I tried to make filtering using grep like this:

unzip -l test.zip | grep -v Length | grep -v "\-\-\-\-" | g -v Archive | grep -v " files"

But it is long and prone to error (e.g a file name Archive in this list will be dropped)

Is there any other options with unzip -l (I checked the unzip man page and did not find any) or another tool to do so?

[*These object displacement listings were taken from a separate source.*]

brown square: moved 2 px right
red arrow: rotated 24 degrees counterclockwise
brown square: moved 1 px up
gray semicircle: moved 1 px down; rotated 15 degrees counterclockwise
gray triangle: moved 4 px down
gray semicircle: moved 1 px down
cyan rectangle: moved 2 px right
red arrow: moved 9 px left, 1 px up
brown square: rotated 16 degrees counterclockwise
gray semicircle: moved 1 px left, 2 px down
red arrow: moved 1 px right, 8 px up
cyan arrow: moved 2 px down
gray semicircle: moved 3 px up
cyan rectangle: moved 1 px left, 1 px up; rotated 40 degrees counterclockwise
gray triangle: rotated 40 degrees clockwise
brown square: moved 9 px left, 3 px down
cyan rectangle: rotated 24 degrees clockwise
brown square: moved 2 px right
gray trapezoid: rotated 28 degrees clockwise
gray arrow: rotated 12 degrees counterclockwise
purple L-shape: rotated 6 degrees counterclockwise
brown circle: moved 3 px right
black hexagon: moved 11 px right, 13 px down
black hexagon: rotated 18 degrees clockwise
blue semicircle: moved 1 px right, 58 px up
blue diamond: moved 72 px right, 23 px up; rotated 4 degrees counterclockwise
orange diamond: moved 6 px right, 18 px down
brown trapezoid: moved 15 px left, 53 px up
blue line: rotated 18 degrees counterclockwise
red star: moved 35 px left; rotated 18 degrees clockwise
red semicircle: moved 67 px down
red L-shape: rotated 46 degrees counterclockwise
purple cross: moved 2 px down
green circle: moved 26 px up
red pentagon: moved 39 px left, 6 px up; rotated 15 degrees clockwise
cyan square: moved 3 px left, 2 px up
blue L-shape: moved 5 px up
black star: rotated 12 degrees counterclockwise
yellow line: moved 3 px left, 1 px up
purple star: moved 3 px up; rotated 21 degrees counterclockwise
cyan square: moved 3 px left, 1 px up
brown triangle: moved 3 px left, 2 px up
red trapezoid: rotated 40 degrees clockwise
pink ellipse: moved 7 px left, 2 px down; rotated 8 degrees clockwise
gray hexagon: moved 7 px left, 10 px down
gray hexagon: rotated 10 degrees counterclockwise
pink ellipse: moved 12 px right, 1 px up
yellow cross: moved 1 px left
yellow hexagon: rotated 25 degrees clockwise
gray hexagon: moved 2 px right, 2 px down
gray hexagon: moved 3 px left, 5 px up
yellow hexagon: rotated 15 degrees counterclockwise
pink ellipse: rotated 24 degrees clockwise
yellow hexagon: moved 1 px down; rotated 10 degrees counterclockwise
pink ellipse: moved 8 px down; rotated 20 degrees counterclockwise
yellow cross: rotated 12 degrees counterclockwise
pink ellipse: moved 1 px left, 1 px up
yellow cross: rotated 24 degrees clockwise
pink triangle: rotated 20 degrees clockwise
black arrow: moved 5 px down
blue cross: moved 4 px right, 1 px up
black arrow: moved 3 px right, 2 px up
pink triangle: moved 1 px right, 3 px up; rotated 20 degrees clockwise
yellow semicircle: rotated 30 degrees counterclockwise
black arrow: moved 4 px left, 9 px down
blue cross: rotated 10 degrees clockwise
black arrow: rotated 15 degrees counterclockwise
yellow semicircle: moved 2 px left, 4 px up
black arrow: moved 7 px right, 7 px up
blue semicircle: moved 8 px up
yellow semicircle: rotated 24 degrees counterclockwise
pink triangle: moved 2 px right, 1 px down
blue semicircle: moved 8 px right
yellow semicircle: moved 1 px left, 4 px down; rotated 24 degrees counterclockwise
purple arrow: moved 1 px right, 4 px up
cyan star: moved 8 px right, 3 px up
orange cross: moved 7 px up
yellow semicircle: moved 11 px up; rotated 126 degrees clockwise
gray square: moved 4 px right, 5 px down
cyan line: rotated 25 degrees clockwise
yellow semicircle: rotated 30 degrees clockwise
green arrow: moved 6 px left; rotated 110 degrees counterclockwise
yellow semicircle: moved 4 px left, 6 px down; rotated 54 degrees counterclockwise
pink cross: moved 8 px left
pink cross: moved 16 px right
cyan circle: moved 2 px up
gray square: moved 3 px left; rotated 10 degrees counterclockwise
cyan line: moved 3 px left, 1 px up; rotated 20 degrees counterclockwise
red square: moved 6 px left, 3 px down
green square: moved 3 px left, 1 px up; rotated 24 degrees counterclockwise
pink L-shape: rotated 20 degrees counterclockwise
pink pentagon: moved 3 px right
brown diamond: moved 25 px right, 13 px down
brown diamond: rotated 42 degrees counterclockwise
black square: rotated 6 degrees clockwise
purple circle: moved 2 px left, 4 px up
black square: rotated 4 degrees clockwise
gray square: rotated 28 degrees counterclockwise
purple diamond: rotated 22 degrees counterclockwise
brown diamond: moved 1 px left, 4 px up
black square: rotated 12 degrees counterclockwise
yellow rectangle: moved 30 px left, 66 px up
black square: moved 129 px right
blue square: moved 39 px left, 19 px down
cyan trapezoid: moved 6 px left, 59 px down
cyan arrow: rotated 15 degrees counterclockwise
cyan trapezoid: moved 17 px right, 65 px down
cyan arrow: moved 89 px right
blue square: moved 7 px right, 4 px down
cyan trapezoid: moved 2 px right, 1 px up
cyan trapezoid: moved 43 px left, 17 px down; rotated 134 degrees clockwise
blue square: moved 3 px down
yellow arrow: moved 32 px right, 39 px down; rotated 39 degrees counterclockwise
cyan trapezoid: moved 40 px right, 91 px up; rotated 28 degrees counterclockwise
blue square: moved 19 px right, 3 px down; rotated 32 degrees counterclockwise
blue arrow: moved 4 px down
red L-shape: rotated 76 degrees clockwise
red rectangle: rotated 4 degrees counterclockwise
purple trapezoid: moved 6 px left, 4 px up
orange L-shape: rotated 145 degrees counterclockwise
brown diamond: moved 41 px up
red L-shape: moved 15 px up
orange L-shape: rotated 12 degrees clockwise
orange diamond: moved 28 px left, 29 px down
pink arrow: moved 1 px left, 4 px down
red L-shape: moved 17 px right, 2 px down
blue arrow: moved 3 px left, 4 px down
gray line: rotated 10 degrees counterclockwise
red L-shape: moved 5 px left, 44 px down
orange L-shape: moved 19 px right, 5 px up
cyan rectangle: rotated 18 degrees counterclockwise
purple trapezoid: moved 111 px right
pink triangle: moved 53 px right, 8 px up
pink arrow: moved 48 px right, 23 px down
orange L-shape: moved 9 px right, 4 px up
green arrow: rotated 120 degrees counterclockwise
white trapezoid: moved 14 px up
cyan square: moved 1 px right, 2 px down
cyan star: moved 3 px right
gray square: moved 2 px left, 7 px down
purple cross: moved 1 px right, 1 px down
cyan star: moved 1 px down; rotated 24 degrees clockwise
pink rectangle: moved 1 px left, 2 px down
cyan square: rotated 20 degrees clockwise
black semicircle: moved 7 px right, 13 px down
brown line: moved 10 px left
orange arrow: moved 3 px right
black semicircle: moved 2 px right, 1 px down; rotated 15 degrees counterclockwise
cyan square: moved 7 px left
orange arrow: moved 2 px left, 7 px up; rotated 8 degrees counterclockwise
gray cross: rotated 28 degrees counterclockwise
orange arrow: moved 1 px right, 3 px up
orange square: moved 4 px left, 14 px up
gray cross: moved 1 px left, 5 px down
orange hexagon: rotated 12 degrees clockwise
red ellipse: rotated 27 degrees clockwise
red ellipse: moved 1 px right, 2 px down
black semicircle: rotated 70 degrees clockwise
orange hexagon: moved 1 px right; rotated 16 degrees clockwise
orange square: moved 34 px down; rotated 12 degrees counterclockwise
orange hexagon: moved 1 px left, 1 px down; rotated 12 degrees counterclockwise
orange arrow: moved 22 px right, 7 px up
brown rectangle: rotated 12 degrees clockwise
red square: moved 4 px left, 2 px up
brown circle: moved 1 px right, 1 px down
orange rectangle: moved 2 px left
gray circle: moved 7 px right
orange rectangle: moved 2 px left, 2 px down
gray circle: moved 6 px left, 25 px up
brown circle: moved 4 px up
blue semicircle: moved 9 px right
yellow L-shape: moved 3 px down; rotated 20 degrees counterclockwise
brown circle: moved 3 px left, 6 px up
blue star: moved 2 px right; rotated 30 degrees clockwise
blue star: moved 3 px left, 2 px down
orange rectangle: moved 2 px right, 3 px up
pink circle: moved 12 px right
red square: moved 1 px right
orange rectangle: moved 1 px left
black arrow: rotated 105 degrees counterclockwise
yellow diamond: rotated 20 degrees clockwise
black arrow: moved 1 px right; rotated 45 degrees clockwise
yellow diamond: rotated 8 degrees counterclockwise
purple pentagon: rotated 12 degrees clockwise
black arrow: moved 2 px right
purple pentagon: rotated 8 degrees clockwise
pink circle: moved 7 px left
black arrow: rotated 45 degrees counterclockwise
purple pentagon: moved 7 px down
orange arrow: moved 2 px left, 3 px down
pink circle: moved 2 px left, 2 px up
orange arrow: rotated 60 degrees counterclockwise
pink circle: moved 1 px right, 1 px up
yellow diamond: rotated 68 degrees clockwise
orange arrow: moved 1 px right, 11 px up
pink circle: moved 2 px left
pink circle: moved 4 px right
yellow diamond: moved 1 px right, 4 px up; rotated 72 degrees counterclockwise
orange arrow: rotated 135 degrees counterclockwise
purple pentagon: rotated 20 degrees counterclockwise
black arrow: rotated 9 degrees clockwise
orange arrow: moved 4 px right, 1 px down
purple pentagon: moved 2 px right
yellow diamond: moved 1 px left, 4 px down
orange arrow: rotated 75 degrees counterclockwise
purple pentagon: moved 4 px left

It is important to me to not really unzip the archive but just to look what files are inside.
- tripleee over 6 years
  
  The accepted answer is much better than this; but I want to remark that anything with multiple grep can be refactored into an Awk script, usually with much improved precision. awk 'NR >3 { if (/^ *---/) exit 0; print }' would trim the first three lines as well as the footer, and also be within reach of easily extracting just the file name (hint: print substr($0, 29)).
- Mike over 6 years
  
  Yes, I totally agree, that's is exactly why I ask that specific question: to have a better and viable solution.
Mike about 10 years

thanks powerful sed... exactly what I wanted; Also the zipinfo tool is interesting, I didn't know it.
Matt over 4 years

Is there a way to ignore directories? unzip -Z1 zipfile.zip will output: directory/ and directory/file.extension (Note: directory names with . is likely, so adding a | grep . doesn't work)
michael almost 4 years

I was also looking for a way to exclude directories from the listing (bsdtar -tf also prints directories just like unzip -Z1), afaik this may be the only option: unzip -Z1 test.zip | grep -v '/$', since all entries that are just directory names have a trailing slash ( /). nb: however, if the goal was to remove directory prefix from the path, then each line would have to be processed with basename or bash equivalent stackoverflow.com/questions/965053/…